Imagine being wrongly accused, arrested and jailed for a crime you didn’t commit. Everyone—your colleagues, your friends, maybe even your life partner—assumes you must be guilty. After all, the police wouldn’t arrest you without solid evidence. Recently I read two thrillers based on this nightmarish scenario. The protagonists of both Rachel Caine’s Stillhouse Lake and Candice Fox’s Crimson Lake find themselves wrongly accused of heinous crimes.
Readers identify with a wrongly accused protagonist because the injustice appalls them—usually. They may lose their sympathy for a stupid or morally compromised character. Most of us harbor a deep fear of finding ourselves in a similar situation. It only takes bad luck—being in the wrong place at the wrong time or being targeted by a vindictive enemy—to place us in the crosshairs of the justice system. But when a character acts foolishly or has an unsavory side, we’re liable to back away. Not me, we think. I’d never be like that or do such an idiotic thing.
A naive woman wrongly accused of her husband’s crimes
In Stillhouse Lake, Gina Royal begins as a “normal” if overly docile housewife married to a man who’s oddly territorial about the garage, which he has converted into his personal workshop and keeps locked at all times. The reason for his secretive behavior becomes obvious when a driver loses control of her car and plows into the garage. The accident uncovers the hanging corpse of a woman, naked and showing obvious signs of torture.
Poor Gina stayed married for years to a serial killer without suspecting the truth. The police don’t buy her protestations of innocence. Her husband tortured women in the garage next to her kitchen. How can she be innocent? Either she participated, or at least helped cover up the crimes, or she’s hopelessly stupid—all reasons for withholding sympathy. Yet the author persuades me that Gina is wrongly accused. She became her husband’s doormat because she wanted to believe she had a storybook marriage. Many of us practice this sort of denial to the keep unbearable truths about our lives at bay.
Although a jury finds Gina not guilty, the families of her husband’s victims gin up an online mob to hound her. They find and dox her no matter where she goes or how many times she changes her name. They seem unbothered that her two children also suffer from the harassment. By the time she moves into a comfortable old house near Stillhouse Lake, she has changed her name to Gwen Proctor and is nobody’s shrinking violet anymore.
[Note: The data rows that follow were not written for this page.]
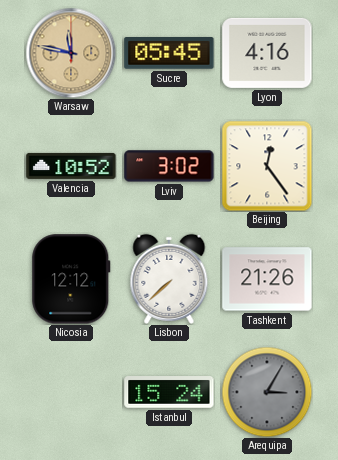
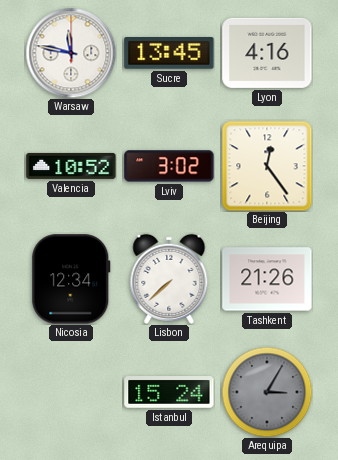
Warsaw dial: champagne -> white
Sucre: 05:45 -> 13:45
Nicosia: 12:12 -> 12:34
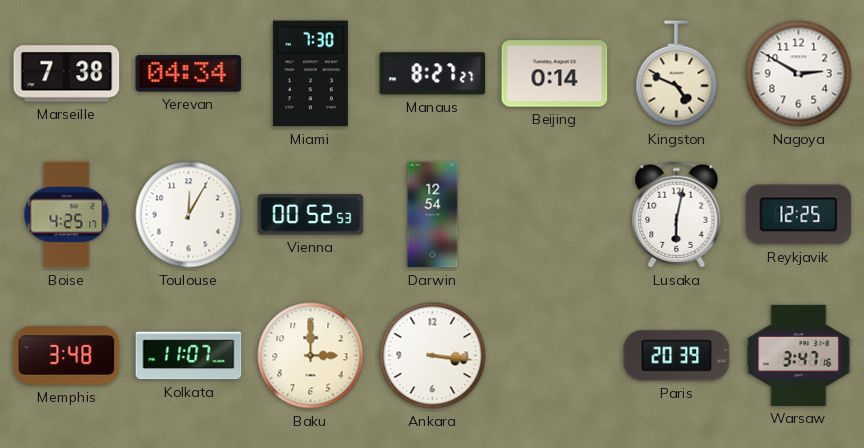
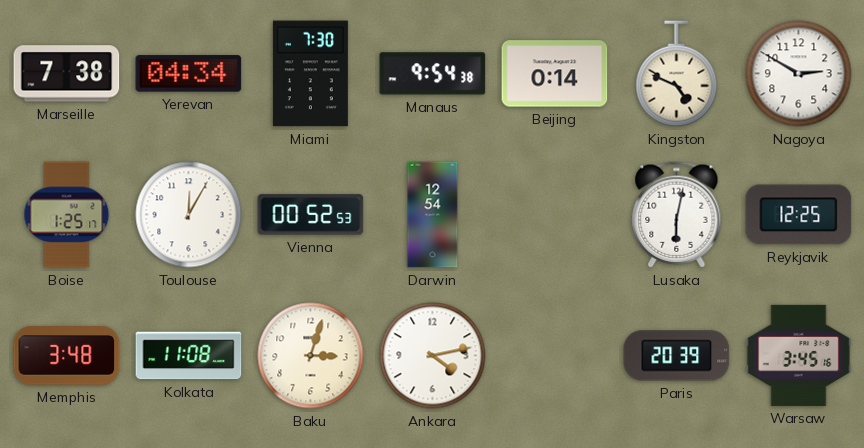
Manaus: 8:27 -> 9:54
Boise: 4:25 -> 1:25
Kolkata: 11:07 -> 11:08
Baku: 3:00 -> 3:03
Ankara: 3:16 -> 4:13
Warsaw: 3:47 -> 3:45
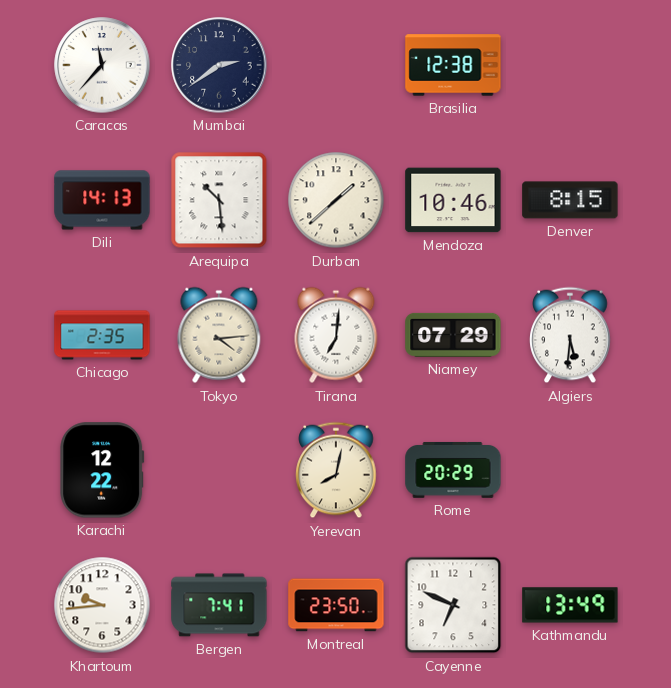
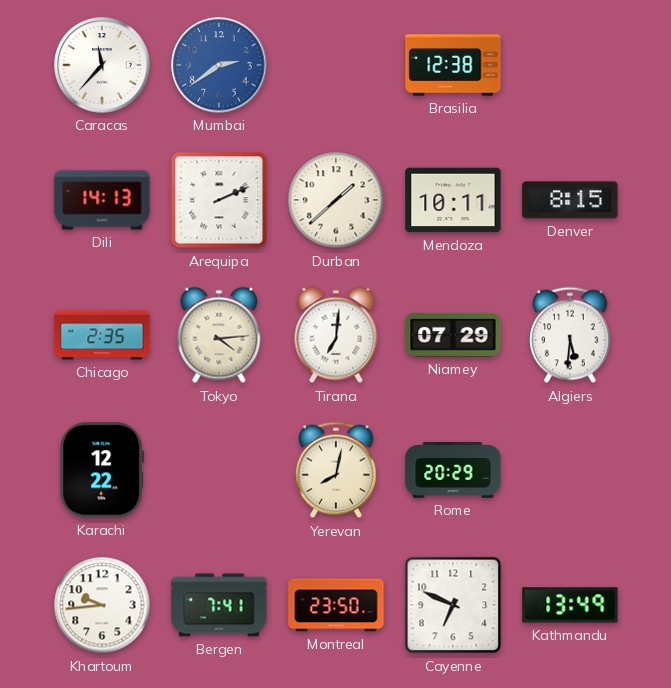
Mumbai dial: navy -> blue
Arequipa: 10:29 -> 2:11
Mendoza: 10:46 -> 10:11
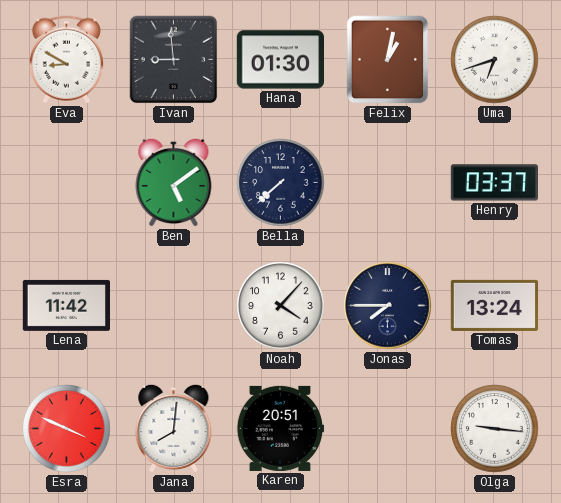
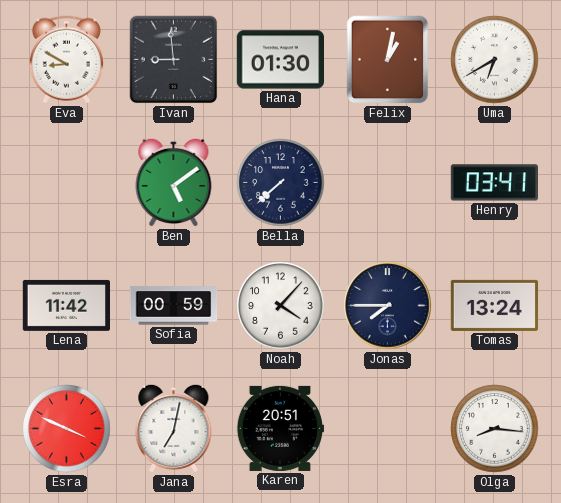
Uma: 6:42 -> 6:40
Henry: 03:37 -> 03:41
Sofia: none -> 00:59
Jana: 8:01 -> 7:02
Olga: 9:16 -> 8:16
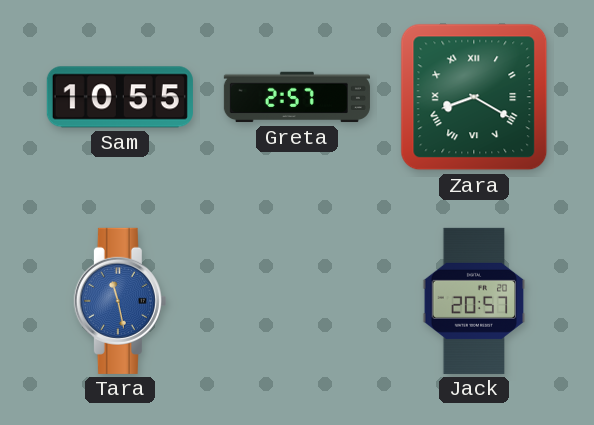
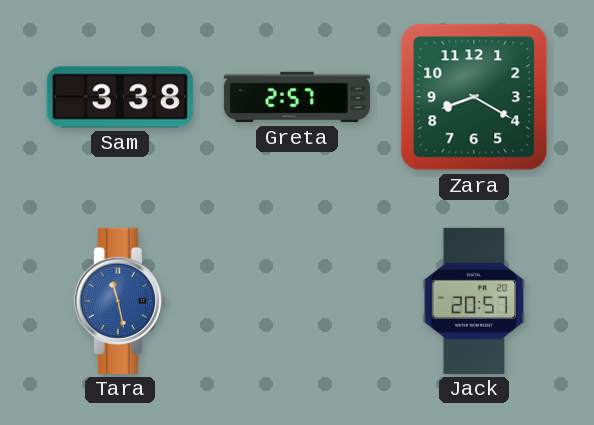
Sam: 10:55 -> 3:38
Zara numerals: Roman -> Arabic
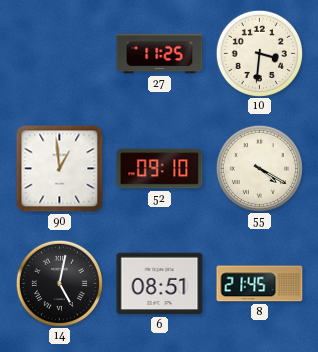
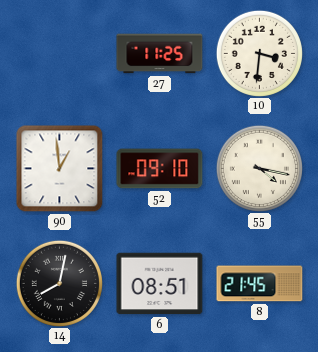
55: 4:20 -> 4:17
14: 5:02 -> 8:02
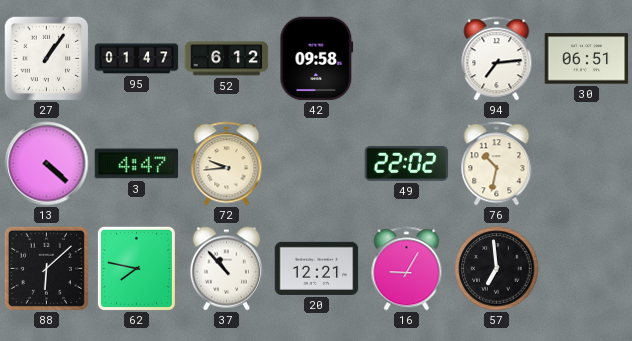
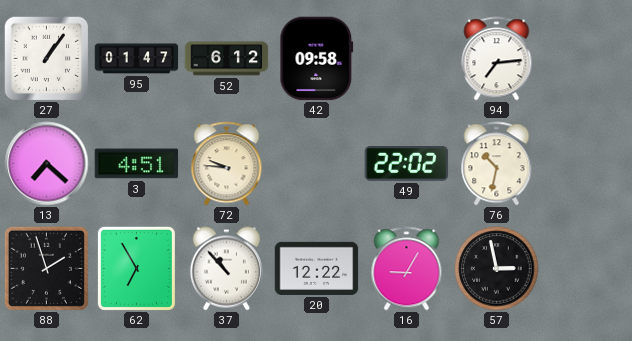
30: 06:51 -> none
13: 4:22 -> 7:22
3: 4:47 -> 4:51
72: 9:44 -> 9:46
88: 6:08 -> 1:57
62: 7:47 -> 6:55
20: 12:21 -> 12:22
57: 6:59 -> 2:58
She can never prove her innocence or clear her name, but she fights to protect her children and reclaim her life. She goes on fighting in subsequent books of the Stillhouse Lake series. In the end her grit earns my sympathy and admiration.
A cop ensnared by circumstance and wrongly accused of rape
In Crimson Lake, Ted Conkaffey has a respectable life as a police officer in Sydney, Australia until he faces trial for raping a little girl. His colleagues and friends abandon him and his wife soon follows. His prosecution gets put on hold for lack of evidence, leaving the terrible accusation hanging over him. Thanks to publicity about the case, the entire nation despises Ted. He flees to the remote area of Crimson Lake, seeking anonymity, but the locals discover who he is and begin a campaign of harassment against him.
Ted tells his own story, but some first-person narrators are unreliable. Could Ted be lying? His alibi makes sense even though he can’t prove it, but one detail persuades me that he’s innocent. Near the beginning of the story he rescues a family of geese and pays a ridiculously high vet bill to save the wounded mother. Okay, I’m sentimental about animals, but it seems unlikely that a character who rescues and adopts a family of geese would rape a child. Or anyone for that matter.
To prove his innocence and regain his reputation, Ted must track down the man who raped the little girl. He’s still searching when Crimson Lake ends. His story continues in Redemption Point, the next book of the series.
A woman wrongly accused of provoking her boyfriend to murder
It intrigues me the way innocent people get blamed for things they never did. They make bad choices like Gina Royal or they’re in the wrong place at the wrong time like Ted Conkaffey.
Kelly Durrell, the protagonist of my novel Hometown Boys, takes the blame after her long-ago ex-boyfriend murders her aunt and uncle. She might not be a criminal, but she’s held morally responsible. Gossip against her spreads through her hometown, fueled by some townspeople’s dislike of her and the expedience of a few others. Like Gina, she made a mistake. She dated the killer in high school. The gossipers don’t care that she’s changed in the two decade since then. Like Ted Conkaffey, she must find out the truth to clear her name—to the extent it can be cleared.
Someone wrongly accused of a crime or even a peccadillo can never be altogether innocent again.
Thriller fans will enjoy Crimson Lake and Stillhouse Lake. And since both are the first book of a series, readers can keep the thrill ride going.